- [The problem]
This exercise requires an exact output of the listing, images omitted.

[Information shown Boundary: Start]

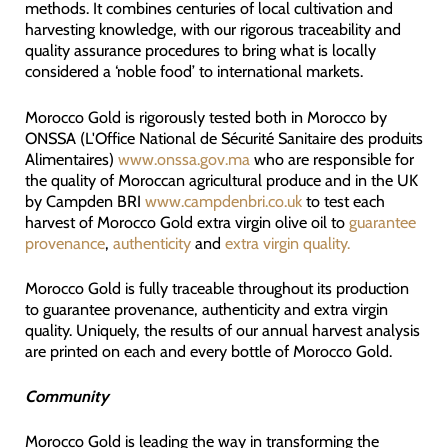
methods. It combines centuries of local cultivation and
harvesting knowledge, with our rigorous traceability and
quality assurance procedures to bring what is locally
considered a ‘noble food’ to international markets.
Morocco Gold is rigorously tested both in Morocco by
ONSSA (L'Office National de Sécurité Sanitaire des produits
Alimentaires)
www.onssa.gov.ma
who are responsible for
the quality of Moroccan agricultural produce and in the UK
by Campden BRI
www.campdenbri.co.uk
to test each
harvest of Morocco Gold extra virgin olive oil to
guarantee
provenance
,
authenticity
and
extra virgin quality.
Morocco Gold is fully traceable throughout its production
to guarantee provenance, authenticity and extra virgin
quality. Uniquely, the results of our annual harvest analysis
are printed on each and every bottle of Morocco Gold.
Community
Morocco Gold is leading the way in transforming the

[Information shown Boundary: End]

- [Solution for this task]
methods. It combines centuries of local cultivation and
harvesting knowledge, with our rigorous traceability and
quality assurance procedures to bring what is locally
considered a ‘noble food’ to international markets.
Morocco Gold is rigorously tested both in Morocco by
ONSSA (L'Office National de Sécurité Sanitaire des produits
Alimentaires)
www.onssa.gov.ma
who are responsible for
the quality of Moroccan agricultural produce and in the UK
by Campden BRI
www.campdenbri.co.uk
to test each
harvest of Morocco Gold extra virgin olive oil to
guarantee
provenance
,
authenticity
and
extra virgin quality.
Morocco Gold is fully traceable throughout its production
to guarantee provenance, authenticity and extra virgin
quality. Uniquely, the results of our annual harvest analysis
are printed on each and every bottle of Morocco Gold.
Community
Morocco Gold is leading the way in transforming the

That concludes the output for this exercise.